Paso de comedia




Este cuento se llama "La leyenda de la casilla fantasma".
Fue escrito sobre la cama de un motel.
Fue en el motel que está en la ruta vieja, al que muchos conocen como camino de las quintas, pasando el puente que cruza un arroyo inexistente, acaso por ello llamado Arroyo Seco. 
Lo escribí de un tirón, casi sin darme cuenta, sobre la misma cama donde una leve tibieza y un tenue perfume se desvanecían al unísono con el recuerdo de su presencia.
Lo escribí de manera enfermiza, desesperada, apretujando las letras una tras otra, como para no darme tiempo a pensar en otra cosa que en la próxima frase, en el próximo párrafo.
Alguien convertido en espectador invisible, hallaría la escena tan incongruente como el nombre del arroyo recién dejado atrás. Un tipo sobre una cama desecha, absolutamente enfrascado, tecleando como poseso un cuento intrascendente, mientras su amante recorre el camino de las quintas, convirtiendo unos quince kilómetros en una distancia un poco más grande que la que lleva a Pekín, o a la Luna, o a Katmandú.

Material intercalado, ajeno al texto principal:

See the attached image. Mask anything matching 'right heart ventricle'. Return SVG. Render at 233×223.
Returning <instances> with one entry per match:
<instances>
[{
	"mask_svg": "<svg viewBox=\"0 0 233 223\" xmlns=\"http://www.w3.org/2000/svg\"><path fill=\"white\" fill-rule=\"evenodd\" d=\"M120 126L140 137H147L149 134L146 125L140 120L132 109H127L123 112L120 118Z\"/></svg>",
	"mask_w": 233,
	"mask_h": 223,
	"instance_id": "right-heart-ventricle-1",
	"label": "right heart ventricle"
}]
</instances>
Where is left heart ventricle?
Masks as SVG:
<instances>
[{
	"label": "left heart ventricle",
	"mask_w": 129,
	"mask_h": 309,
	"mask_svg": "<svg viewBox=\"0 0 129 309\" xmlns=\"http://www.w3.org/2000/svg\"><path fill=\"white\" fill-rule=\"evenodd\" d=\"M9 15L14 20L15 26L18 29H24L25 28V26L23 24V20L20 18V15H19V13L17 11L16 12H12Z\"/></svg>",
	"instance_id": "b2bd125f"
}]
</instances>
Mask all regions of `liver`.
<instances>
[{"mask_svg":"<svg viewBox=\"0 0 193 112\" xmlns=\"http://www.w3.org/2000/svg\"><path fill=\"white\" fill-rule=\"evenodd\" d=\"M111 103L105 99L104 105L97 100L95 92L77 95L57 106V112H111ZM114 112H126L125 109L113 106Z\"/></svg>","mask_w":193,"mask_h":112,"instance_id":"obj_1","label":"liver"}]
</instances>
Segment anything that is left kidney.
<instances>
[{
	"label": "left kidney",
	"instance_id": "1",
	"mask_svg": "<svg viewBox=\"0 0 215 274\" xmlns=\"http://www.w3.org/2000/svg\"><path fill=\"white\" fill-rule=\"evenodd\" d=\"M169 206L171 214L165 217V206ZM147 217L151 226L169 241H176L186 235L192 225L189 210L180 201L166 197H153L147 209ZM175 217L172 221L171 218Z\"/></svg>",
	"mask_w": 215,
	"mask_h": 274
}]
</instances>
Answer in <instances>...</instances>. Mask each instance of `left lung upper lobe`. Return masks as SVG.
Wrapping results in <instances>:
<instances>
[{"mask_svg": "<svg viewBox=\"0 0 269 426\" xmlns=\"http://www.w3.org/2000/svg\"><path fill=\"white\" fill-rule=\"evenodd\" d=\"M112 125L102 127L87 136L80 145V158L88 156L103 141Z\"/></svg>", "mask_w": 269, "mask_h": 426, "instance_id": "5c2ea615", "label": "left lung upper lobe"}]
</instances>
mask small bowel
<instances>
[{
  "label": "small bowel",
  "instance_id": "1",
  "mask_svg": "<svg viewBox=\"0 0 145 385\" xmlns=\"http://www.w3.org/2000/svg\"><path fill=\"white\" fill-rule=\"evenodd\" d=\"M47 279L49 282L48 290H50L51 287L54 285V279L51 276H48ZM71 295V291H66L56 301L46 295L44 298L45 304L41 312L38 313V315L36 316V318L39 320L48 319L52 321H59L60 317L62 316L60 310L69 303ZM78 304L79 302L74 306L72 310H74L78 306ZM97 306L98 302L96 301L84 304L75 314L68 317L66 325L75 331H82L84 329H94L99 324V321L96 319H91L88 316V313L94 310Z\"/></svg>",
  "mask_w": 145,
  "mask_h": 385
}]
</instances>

Así estaba. Negado a cualquier otra cosa que no fuera teclear, corregir, volver a teclear. Atrapado por el discurrir de esa trama insulsa con la que mi mente cerraba el paso a la desesperación, a la certeza de que había sido el fin.

El cuento en sí tiene su vuelta, no vayan a creer. No todo es tan banal. 

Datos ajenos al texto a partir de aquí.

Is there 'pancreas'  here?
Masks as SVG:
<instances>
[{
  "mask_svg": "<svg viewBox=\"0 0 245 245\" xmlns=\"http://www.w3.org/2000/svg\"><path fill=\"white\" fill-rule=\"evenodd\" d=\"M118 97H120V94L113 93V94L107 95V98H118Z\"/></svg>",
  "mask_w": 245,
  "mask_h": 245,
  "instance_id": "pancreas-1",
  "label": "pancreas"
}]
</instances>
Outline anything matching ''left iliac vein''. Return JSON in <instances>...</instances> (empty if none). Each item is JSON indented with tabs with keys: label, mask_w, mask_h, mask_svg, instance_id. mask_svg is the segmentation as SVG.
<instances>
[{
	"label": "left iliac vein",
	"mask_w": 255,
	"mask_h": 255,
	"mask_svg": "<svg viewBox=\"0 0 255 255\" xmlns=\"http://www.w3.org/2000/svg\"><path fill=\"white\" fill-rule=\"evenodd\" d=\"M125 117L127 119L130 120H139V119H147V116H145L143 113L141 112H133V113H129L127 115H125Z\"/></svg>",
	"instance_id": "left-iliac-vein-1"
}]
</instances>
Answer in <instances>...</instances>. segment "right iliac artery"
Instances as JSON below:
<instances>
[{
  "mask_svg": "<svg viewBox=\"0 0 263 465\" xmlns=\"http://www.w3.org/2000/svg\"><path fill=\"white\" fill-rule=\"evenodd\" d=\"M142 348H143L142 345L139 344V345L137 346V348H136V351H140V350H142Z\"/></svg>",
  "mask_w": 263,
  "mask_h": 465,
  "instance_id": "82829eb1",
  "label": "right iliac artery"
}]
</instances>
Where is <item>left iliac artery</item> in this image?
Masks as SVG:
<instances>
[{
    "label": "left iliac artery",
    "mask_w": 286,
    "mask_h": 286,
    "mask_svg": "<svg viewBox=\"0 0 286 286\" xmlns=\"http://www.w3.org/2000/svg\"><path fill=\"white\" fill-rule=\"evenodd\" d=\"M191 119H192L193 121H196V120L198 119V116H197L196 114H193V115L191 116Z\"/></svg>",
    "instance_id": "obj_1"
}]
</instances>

Tiene un par de frases ingeniosas, algún que otro toque de irónico humor, o algo así. Algún guiño, alguna trampita. Pero está tan concienzudamente vacío que es imposible encontrar en él algún rastro del dolor opresivo que de a ratos arremete mi pecho desde adentro y me obliga sostenerme las costillas para evitar que se separen.

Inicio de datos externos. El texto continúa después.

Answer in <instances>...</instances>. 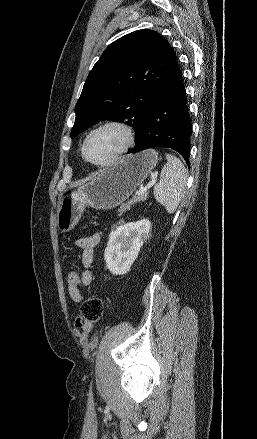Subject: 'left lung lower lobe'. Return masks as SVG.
I'll return each instance as SVG.
<instances>
[{
  "instance_id": "0a47b994",
  "label": "left lung lower lobe",
  "mask_w": 257,
  "mask_h": 439,
  "mask_svg": "<svg viewBox=\"0 0 257 439\" xmlns=\"http://www.w3.org/2000/svg\"><path fill=\"white\" fill-rule=\"evenodd\" d=\"M191 133L183 77L176 63L142 119L138 143L128 153L154 147L170 148L180 153L190 166Z\"/></svg>"
}]
</instances>
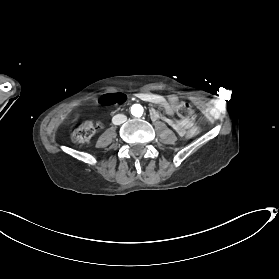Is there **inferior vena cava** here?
Here are the masks:
<instances>
[{
    "mask_svg": "<svg viewBox=\"0 0 279 279\" xmlns=\"http://www.w3.org/2000/svg\"><path fill=\"white\" fill-rule=\"evenodd\" d=\"M127 120V117L121 114H118L116 116L113 117L112 121L115 125H120L122 123H124L123 121Z\"/></svg>",
    "mask_w": 279,
    "mask_h": 279,
    "instance_id": "inferior-vena-cava-1",
    "label": "inferior vena cava"
}]
</instances>
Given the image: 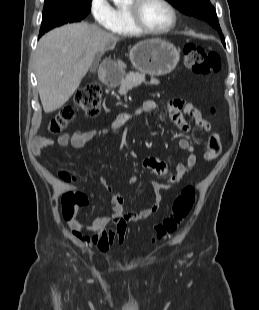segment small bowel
<instances>
[{
    "mask_svg": "<svg viewBox=\"0 0 259 310\" xmlns=\"http://www.w3.org/2000/svg\"><path fill=\"white\" fill-rule=\"evenodd\" d=\"M166 105L170 120L182 134H188L191 131V125L188 123L187 117H192L196 125L205 131H211L210 124L203 119L201 113L191 103L185 102L182 99H171L167 101ZM155 109V101L145 100L137 109L136 113H151ZM129 116L130 114L128 113L118 115L110 131L113 133L117 132ZM107 132V129H91L72 136H60L55 139L37 137L33 140L32 152L34 155L41 157L43 156L44 150L53 145L81 149L95 137L106 134ZM179 147L188 152V157L185 163L180 162L177 164L175 173H171L167 164L160 159L146 158L142 162L144 169L166 179L165 183L153 182L152 188L155 194V202L150 207L139 212H127L124 197L116 193L110 199L112 206L110 214L99 216L89 224H82L77 221L73 222L70 224L72 233L87 245L96 246L102 253H106L114 243L122 244L125 238L127 224L146 220L156 214L161 205V191L177 185L185 174L195 168L197 157L190 141L187 138H181L179 140ZM221 148L220 134L217 132L212 133L207 142V150L204 158L206 160L215 159L221 153ZM100 183L106 190L111 189V185L105 178H101ZM82 233H89V235L82 236Z\"/></svg>",
    "mask_w": 259,
    "mask_h": 310,
    "instance_id": "c3829d8e",
    "label": "small bowel"
}]
</instances>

El cuento hasta es bueno. Intrascendente, pero bueno. Te entretiene.
En realidad, no se lo que puse en él, ni porqué. Pero salió tan deliberadamente apretujado, tan intrincada su urdimbre, que es imposible hallar un intersticio donde anide una lágrima, donde se filtre uno solo de los mudos quejidos que me aturden de tanto en tanto.
Sigo sin saber que dice, aunque lo leo y lo releo. Casi con la misma desesperación que lo escribí. Y está tan limpio de dolor, tan despojado de congoja, tan lavado de algo parecido a la pena, tan escaso de aflicción, tan ajeno a mi, que cada vez que lo leo me doblo lentamente sobre mi estómago y lloro amargamente, sin que ninguna lágrima logre escapar de mi, sin que ningún sollozo libere la presión que atormenta cada recoveco de mis pulmones, cada curva de mis tripas, cada partícula de mis huesos.